◆ **YOUR ASSIGNMENT**
Print the whole listing again exactly, keeping no pictures in it.
:: MATERIAL PROVIDED ::
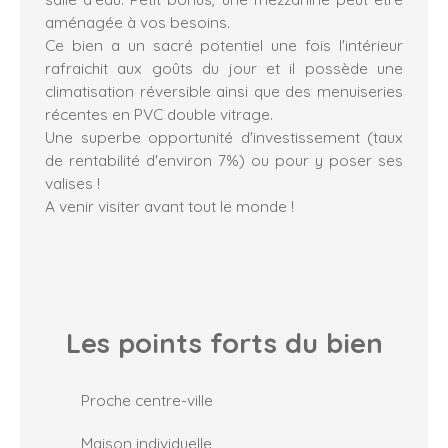
aménagée à vos besoins.
Ce bien a un sacré potentiel une fois l'intérieur
rafraichit aux goûts du jour et il possède une
climatisation réversible ainsi que des menuiseries
récentes en PVC double vitrage.
Une superbe opportunité d'investissement (taux
de rentabilité d'environ 7%) ou pour y poser ses
valises !
A venir visiter avant tout le monde !
Les points forts
du bien
Proche centre-ville
Maison individuelle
:::
◆ **SOLUTION FOR THIS EXERCISE**
aménagée à vos besoins.
Ce bien a un sacré potentiel une fois l'intérieur
rafraichit aux goûts du jour et il possède une
climatisation réversible ainsi que des menuiseries
récentes en PVC double vitrage.
Une superbe opportunité d'investissement (taux
de rentabilité d'environ 7%) ou pour y poser ses
valises !
A venir visiter avant tout le monde !
Les points forts
du bien
Proche centre-ville
Maison individuelle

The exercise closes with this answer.